## INSTRUCTIONS FOR THE TASK
Every line from the start of the entries up to and including the one bearing "تنسوا فضل تبادل" must be printed verbatim, without the pictures.

Stored data entries:

+-------+

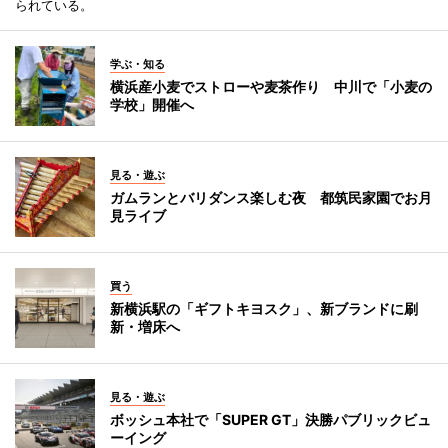
られている。
学ぶ・知る
横浜産小麦でストローや麦茶作り 中川で「小麦の
学校」開催へ
見る・遊ぶ
ガムランとバリダンス楽しむ夜 都筑民家園でお月
見ライブ
買う
新横浜駅の「ギフトキヨスク」、新ブランドに刷
新・増床へ
見る・遊ぶ
ボッシュ本社で「SUPER GT」決勝パブリックビュ
ーイング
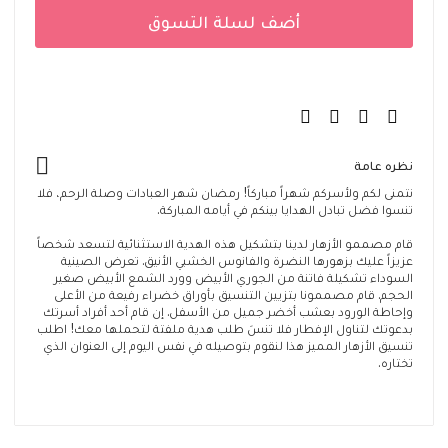
أضف لسلة التسوق
نظره عامة
نتمنى لكم ولأسركم شهراً مباركاً! رمضان شهر العبادات وصلة الرحم، فلا
تنسوا فضل تبادل الهدايا بينكم في أيامه المباركة.
قام مصممو الأزهار لدينا بتشكيل هذه الهدية الاستثنائية لتسعد شخصاً
عزيزاً عليك بزهورها النضرة والفانوس الخشبي الأنيق. تعرض الصينية
السوداء تشكيلة فاتنة من الجوري الأبيض وورد الشمع الأبيض صغير
الحجم. قام مصممونا بتزيين التنسيق بأوراق خضراء رفيعة من الأعلى
وإحاطة الورود بعشب أخضر جميل من الأسفل. إن قام أحد أفراد أسرتك
بدعوتك لتناول الإفطار فلا تنسَ طلب هدية ملفتة لتحملها معك! اطلب
تنسيق الأزهار المميز هذا لنقوم بتوصيله في نفس اليوم إلى العنوان الذي
تختاره.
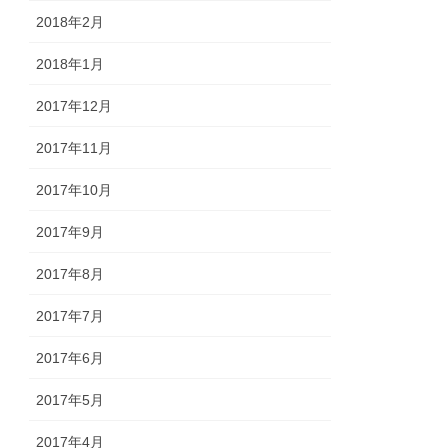
2018年2月
2018年1月
2017年12月
2017年11月
2017年10月
2017年9月
2017年8月
2017年7月
2017年6月
2017年5月
2017年4月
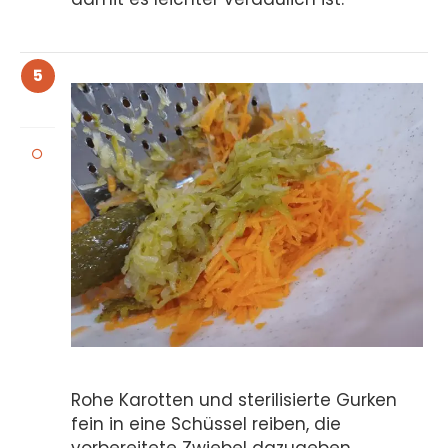
5
Rohe Karotten und sterilisierte Gurken
fein in eine Schüssel reiben, die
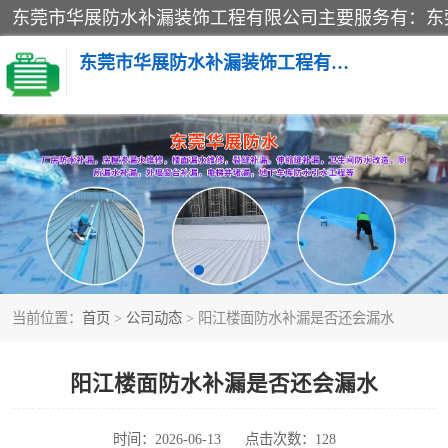
东莞市华展防水补漏装饰工程有限公司
楼面防水补漏
阳台卫生间防水补漏
金属房搭建及补漏
当前位置：
首页
>
公司动态
> 阳江楼面防水补漏是否还会漏水
阳江楼面防水补漏是否还会漏水
时间：2026-06-13
点击次数：128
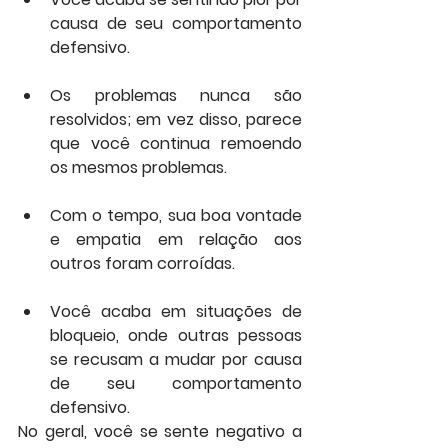
causa de seu comportamento 
defensivo.
Os problemas nunca são 
resolvidos; em vez disso, parece 
que você continua remoendo 
os mesmos problemas.
Com o tempo, sua boa vontade 
e empatia em relação aos 
outros foram corroídas.
Você acaba em situações de 
bloqueio, onde outras pessoas 
se recusam a mudar por causa 
de seu comportamento 
defensivo.
No geral, você se sente negativo a 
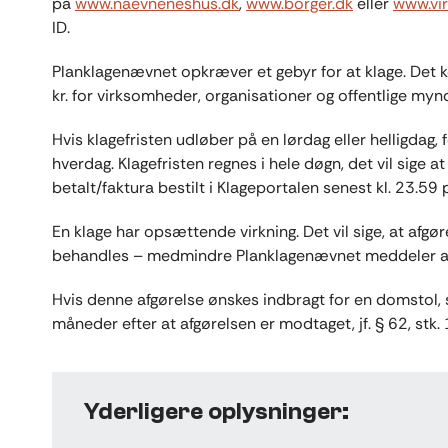
på
www.naevneneshus.dk
,
www.borger.dk
eller
www.vir
ID.
Planklagenævnet opkræver et gebyr for at klage. Det k
kr. for virksomheder, organisationer og offentlige my
Hvis klagefristen udløber på en lørdag eller helligdag, 
hverdag. Klagefristen regnes i hele døgn, det vil sige 
betalt/faktura bestilt i Klageportalen senest kl. 23.59
En klage har opsættende virkning. Det vil sige, at afg
behandles – medmindre Planklagenævnet meddeler 
Hvis denne afgørelse ønskes indbragt for en domstol, 
måneder efter at afgørelsen er modtaget, jf. § 62, stk. 
Yderligere oplysninger:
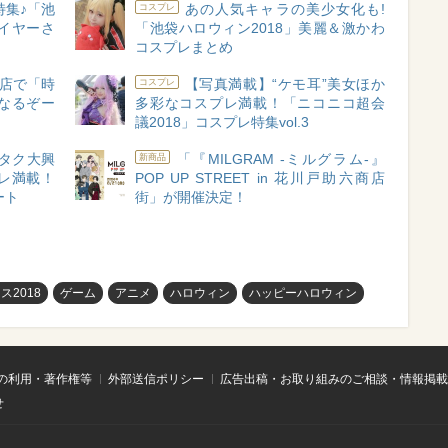
特集♪「池
あの人気キャラの美少女化も!
コスプレ
レイヤーさ
「池袋ハロウィン2018」美麗＆激かわ
コスプレまとめ
店で「時
【写真満載】“ケモ耳”美女ほか
コスプレ
なるぞー
多彩なコスプレ満載！「ニコニコ超会
議2018」コスプレ特集vol.3
タク大興
「『MILGRAM -ミルグラム-』
新商品
レ満載！
POP UP STREET in 花川戸助六商店
ート
街」が開催決定！
2018
ゲーム
アニメ
ハロウィン
ハッピーハロウィン
の利用・著作権等
外部送信ポリシー
広告出稿・お取り組みのご相談・情報掲載
せ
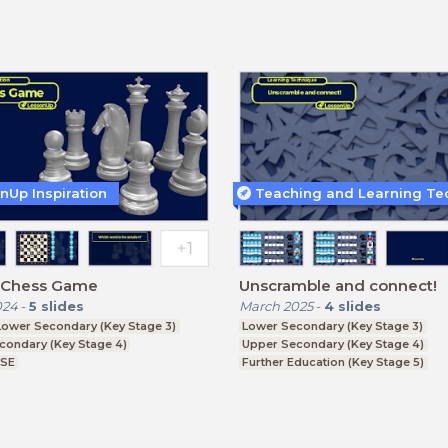
nUp Inspiration
y Chess Game
Unscramble and connect!
024
-
5
slides
March 2025
-
4
slides
Lower Secondary (Key Stage 3)
Lower Secondary (Key Stage 3)
condary (Key Stage 4)
Upper Secondary (Key Stage 4)
CSE
Further Education (Key Stage 5)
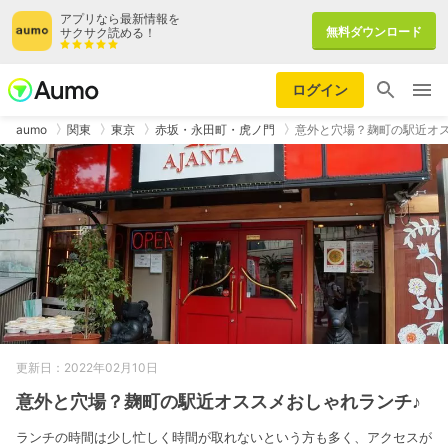
アプリなら最新情報を
無料ダウンロード
サクサク読める！
ログイン
aumo
関東
東京
赤坂・永田町・虎ノ門
意外と穴場？麹町の駅近オ
更新日：2022年02月10日
意外と穴場？麹町の駅近オススメおしゃれランチ♪
ランチの時間は少し忙しく時間が取れないという方も多く、アクセスが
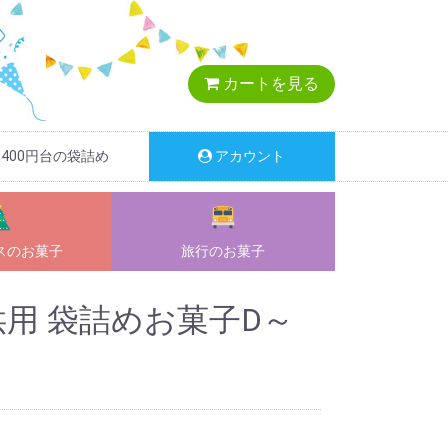
カートを見る
400円台の袋詰め
アカウント
ス
のお菓子
旅行
のお菓子
供用 袋詰めお菓子D～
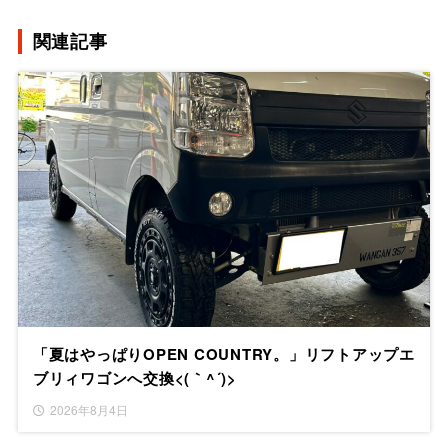
関連記事
「夏はやっぱりOPEN COUNTRY。」リフトアップエ
ブリィワゴンへ交換<(｀^´)>
2026年8月4日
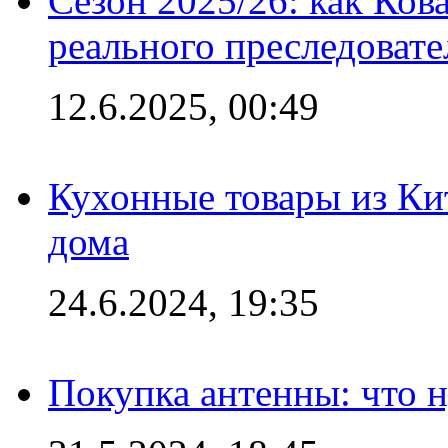
Сезон 2025/26: как Ков
реального преследовате
12.6.2025, 00:49
Кухонные товары из Кит
дома
24.6.2024, 19:35
Покупка антенны: что 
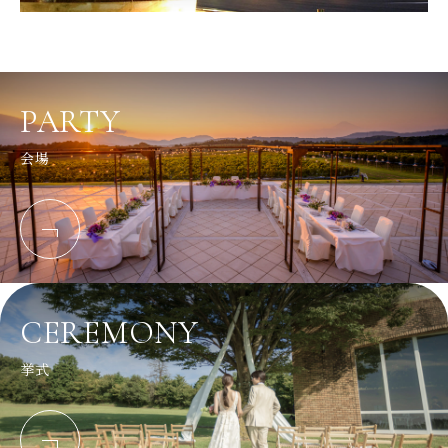
PARTY
会場
CEREMONY
挙式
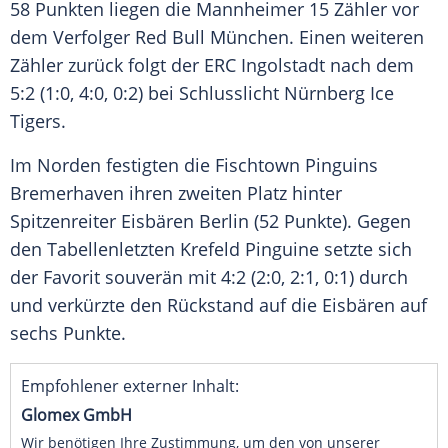
58 Punkten liegen die Mannheimer 15 Zähler vor
dem Verfolger
Red Bull
München
. Einen weiteren
Zähler zurück folgt der
ERC Ingolstadt
nach dem
5:2 (1:0, 4:0, 0:2) bei Schlusslicht
Nürnberg Ice
Tigers
.
Im Norden festigten die Fischtown Pinguins
Bremerhaven
ihren zweiten Platz hinter
Spitzenreiter
Eisbären Berlin
(52 Punkte). Gegen
den Tabellenletzten
Krefeld Pinguine
setzte sich
der Favorit souverän mit 4:2 (2:0, 2:1, 0:1) durch
und verkürzte den Rückstand auf die Eisbären auf
sechs Punkte.
Empfohlener externer Inhalt:
Glomex GmbH
Wir benötigen Ihre Zustimmung, um den von unserer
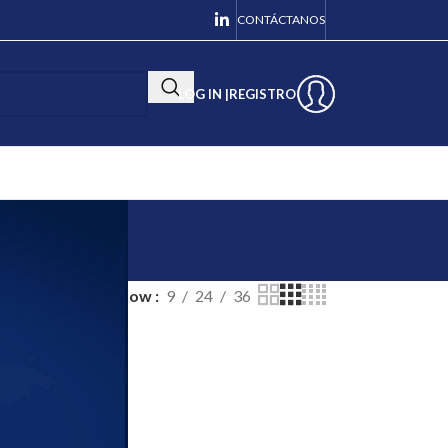
CONTÁCTANOS
LOG IN |
REGISTRO
Show
9
24
36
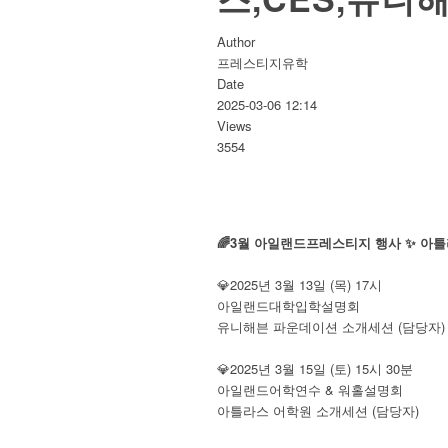
Author
프레스티지유학
Date
2025-03-06 12:14
Views
3554
🌈3월 아일랜드프레스티지 행사 ✨ 아
💎2025년 3월 13일 (목) 17시
아일랜드대학입학설명회
유니해븐 파운데이션 소개세션 (담당자)
💎2025년 3월 15일 (토) 15시 30분
아일랜드어학연수 & 워홀설명회
아틀라스 어학원 소개세션 (담당자)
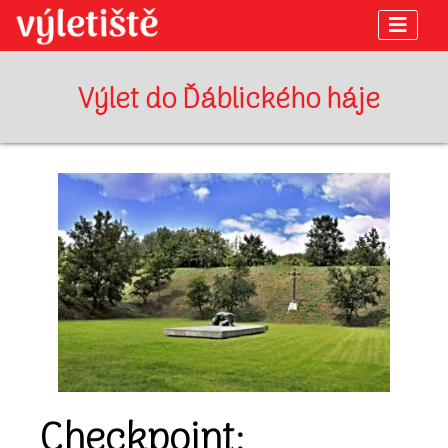
Výlet do Ďáblického háje
Checkpoint:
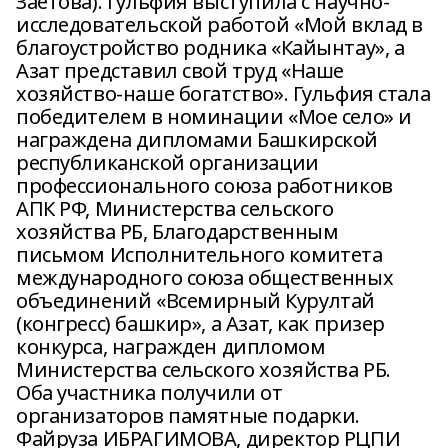
Заетова). Гульфия выступила с научно-
исследовательской работой «Мой вклад в
благоустройство родника «Кайынтау», а
Азат представил свой труд «Наше
хозяйство-наше богатство». Гульфия стала
победителем в номинации «Мое село» и
награждена дипломами Башкирской
республиканской организации
профессионального союза работников
АПК РФ, Министерства сельского
хозяйства РБ, Благодарственным
письмом Исполнительного комитета
международного союза общественных
объединений «Всемирный Курултай
(конгресс) башкир», а Азат, как призер
конкурса, награжден дипломом
Министерства сельского хозяйства РБ.
Оба участника получили от
организаторов памятные подарки.
Файруза ИБРАГИМОВА, директор РЦПИ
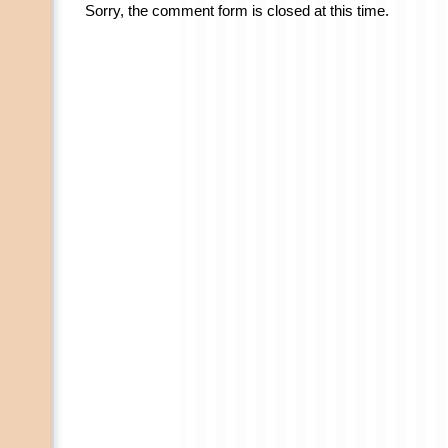
Sorry, the comment form is closed at this time.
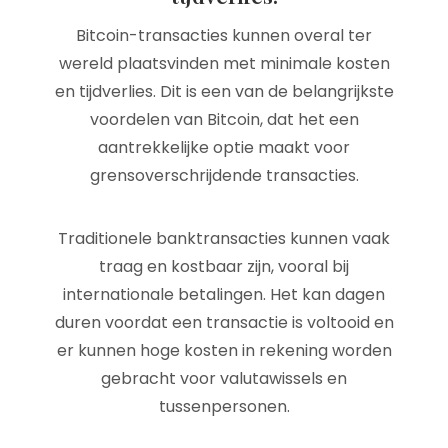
Bitcoin-transacties kunnen overal ter
wereld plaatsvinden met minimale kosten
en tijdverlies. Dit is een van de belangrijkste
voordelen van Bitcoin, dat het een
aantrekkelijke optie maakt voor
grensoverschrijdende transacties.
Traditionele banktransacties kunnen vaak
traag en kostbaar zijn, vooral bij
internationale betalingen. Het kan dagen
duren voordat een transactie is voltooid en
er kunnen hoge kosten in rekening worden
gebracht voor valutawissels en
tussenpersonen.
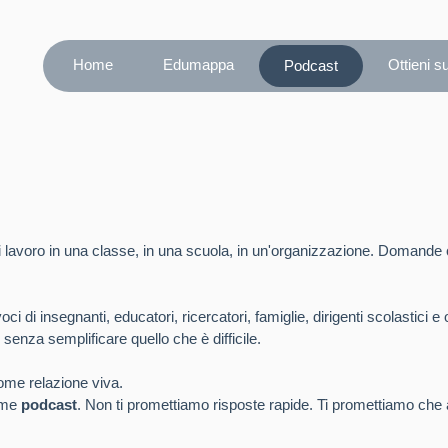
Home
Edumappa
Ottieni s
Podcast
lavoro in una classe, in una scuola, in un'organizzazione. Domande c
 di insegnanti, educatori, ricercatori, famiglie, dirigenti scolastici e
 senza semplificare quello che è difficile.
me relazione viva.
orme
podcast
. Non ti promettiamo risposte rapide. Ti promettiamo che 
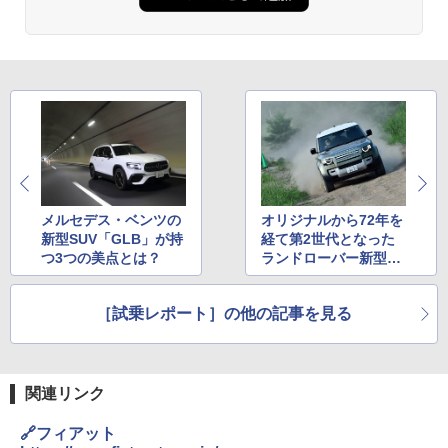
メルセデス・ベンツの
オリジナルから72年を
新型SUV「GLB」が持
経て第2世代となった
つ3つの美点とは？
ランドローバー新型
「ディフェンダー」、
オン/オフロードで実力
［試乗レポート］の他の記事を見る
をチェック
関連リンク
🔗フィアット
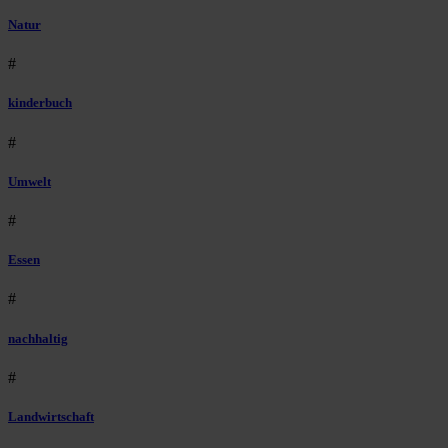
Natur
#
kinderbuch
#
Umwelt
#
Essen
#
nachhaltig
#
Landwirtschaft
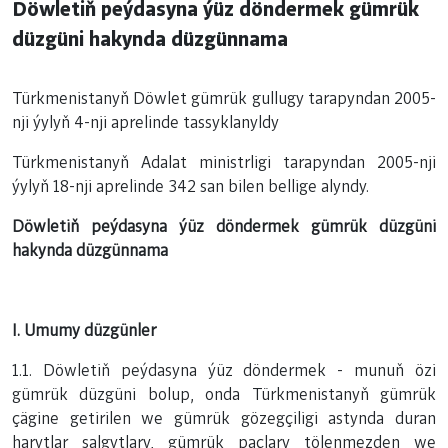
Döwletiň peýdasyna ýüz döndermek gümrük
düzgüni hakynda düzgünnama
Türkmenistanyň Döwlet gümrük gullugy tarapyndan 2005-
nji ýylyň 4-nji aprelinde tassyklanyldy
Türkmenistanyň Adalat ministrligi tarapyndan 2005-nji
ýylyň 18-nji aprelinde 342 san bilen bellige alyndy.
Döwletiň peýdasyna ýüz döndermek gümrük düzgüni
hakynda düzgünnama
I. Umumy düzgünler
1.1. Döwletiň peýdasyna ýüz döndermek - munuň özi
gümrük düzgüni bolup, onda Türkmenistanyň gümrük
çägine getirilen we gümrük gözegçiligi astynda duran
harytlar salgytlary, gümrük paçlary tölenmezden we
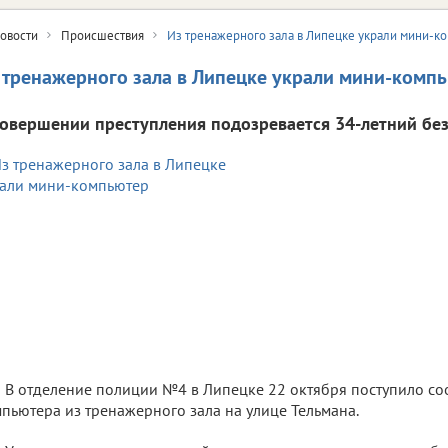
овости
Происшествия
Из тренажерного зала в Липецке украли мини-к
 тренажерного зала в Липецке украли мини-комп
совершении преступления подозревается 34-летний бе
В отделение полиции №4 в Липецке 22 октября поступило с
пьютера из тренажерного зала на улице Тельмана.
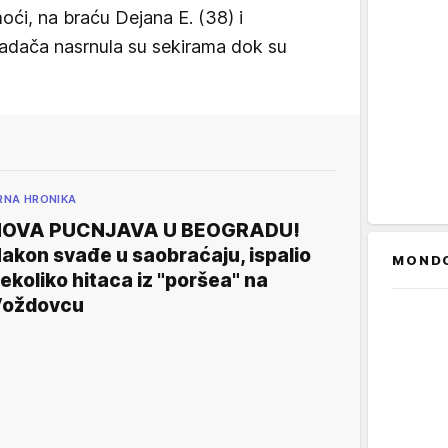
oći, na braću Dejana E. (38) i
padača nasrnula su sekirama dok su
RNA HRONIKA
NOVA PUCNJAVA U BEOGRADU!
akon svađe u saobraćaju, ispalio
MOND
ekoliko hitaca iz "poršea" na
oždovcu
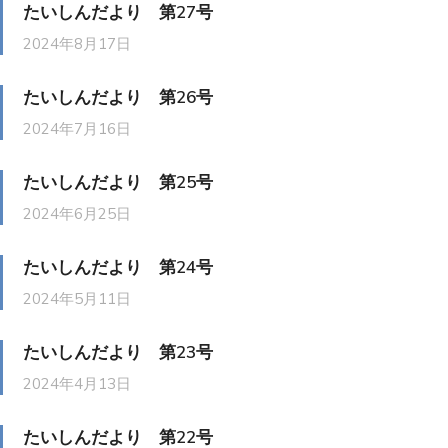
たいしんだより 第27号
2024年8月17日
たいしんだより 第26号
2024年7月16日
たいしんだより 第25号
2024年6月25日
たいしんだより 第24号
2024年5月11日
たいしんだより 第23号
2024年4月13日
たいしんだより 第22号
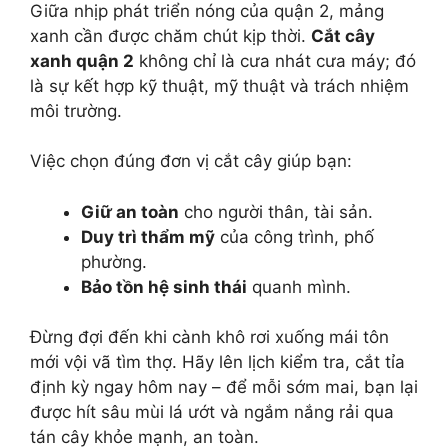
Giữa nhịp phát triển nóng của quận 2, mảng
xanh cần được chăm chút kịp thời.
Cắt cây
xanh quận 2
không chỉ là cưa nhát cưa máy; đó
là sự kết hợp kỹ thuật, mỹ thuật và trách nhiệm
môi trường.
Việc chọn đúng đơn vị cắt cây giúp bạn:
Giữ an toàn
cho người thân, tài sản.
Duy trì thẩm mỹ
của công trình, phố
phường.
Bảo tồn hệ sinh thái
quanh mình.
Đừng đợi đến khi cành khô rơi xuống mái tôn
mới vội vã tìm thợ. Hãy lên lịch kiểm tra, cắt tỉa
định kỳ ngay hôm nay – để mỗi sớm mai, bạn lại
được hít sâu mùi lá ướt và ngắm nắng rải qua
tán cây khỏe mạnh, an toàn.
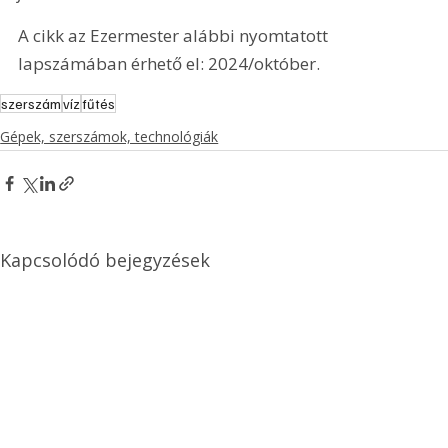
A cikk az Ezermester alábbi nyomtatott 
lapszámában érhető el: 2024/október.
szerszám
víz
fűtés
Gépek, szerszámok, technológiák
Kapcsolódó bejegyzések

+-------+

## ANSWER
られている。
学ぶ・知る
横浜産小麦でストローや麦茶作り 中川で「小麦の
学校」開催へ
見る・遊ぶ
ガムランとバリダンス楽しむ夜 都筑民家園でお月
見ライブ
買う
新横浜駅の「ギフトキヨスク」、新ブランドに刷
新・増床へ
見る・遊ぶ
ボッシュ本社で「SUPER GT」決勝パブリックビュ
ーイング
أضف لسلة التسوق
نظره عامة
نتمنى لكم ولأسركم شهراً مباركاً! رمضان شهر العبادات وصلة الرحم، فلا
تنسوا فضل تبادل الهدايا بينكم في أيامه المباركة.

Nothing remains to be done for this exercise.